● **Work instruction**: Your answer should be one number: how many lines below hold the word "votre".

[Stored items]
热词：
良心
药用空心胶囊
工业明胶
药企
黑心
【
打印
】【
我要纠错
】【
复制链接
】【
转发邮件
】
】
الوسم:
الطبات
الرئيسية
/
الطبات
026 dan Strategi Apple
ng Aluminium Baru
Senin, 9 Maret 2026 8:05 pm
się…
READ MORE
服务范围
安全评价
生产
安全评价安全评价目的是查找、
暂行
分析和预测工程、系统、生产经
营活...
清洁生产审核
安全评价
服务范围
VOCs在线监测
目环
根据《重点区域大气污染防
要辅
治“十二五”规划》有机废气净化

---

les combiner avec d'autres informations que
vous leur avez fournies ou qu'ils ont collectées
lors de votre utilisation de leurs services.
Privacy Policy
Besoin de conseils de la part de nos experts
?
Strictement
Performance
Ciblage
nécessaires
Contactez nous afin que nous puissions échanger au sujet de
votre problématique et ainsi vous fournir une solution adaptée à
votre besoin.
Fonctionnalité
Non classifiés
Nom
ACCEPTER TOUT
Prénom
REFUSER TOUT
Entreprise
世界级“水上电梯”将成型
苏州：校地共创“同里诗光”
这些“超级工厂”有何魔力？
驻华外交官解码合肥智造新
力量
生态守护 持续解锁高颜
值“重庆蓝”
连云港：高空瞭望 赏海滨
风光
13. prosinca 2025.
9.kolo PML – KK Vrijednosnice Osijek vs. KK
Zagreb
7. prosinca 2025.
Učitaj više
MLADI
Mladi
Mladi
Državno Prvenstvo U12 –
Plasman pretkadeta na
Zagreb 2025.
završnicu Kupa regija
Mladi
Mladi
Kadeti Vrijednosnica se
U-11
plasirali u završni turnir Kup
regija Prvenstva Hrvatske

● **Task result**: 3